Omitting the pictures, output all of the records precisely as written.

Source material |
◆ ◆ ◆ ◆ ◆ ◆ ◆

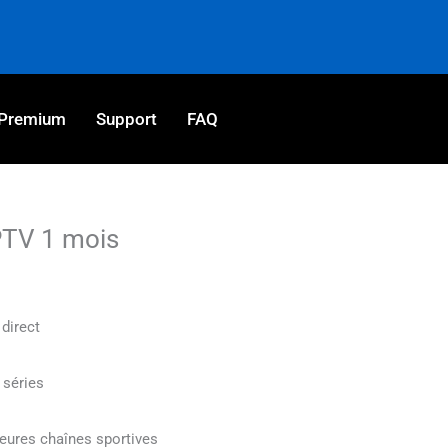
Premium
Support
FAQ
TV 1 mois
direct
 séries
leures chaînes sportives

◆ ◆ ◆ ◆ ◆ ◆ ◆

Answer to this exercise |
Premium
Support
FAQ
TV 1 mois
direct
 séries
leures chaînes sportives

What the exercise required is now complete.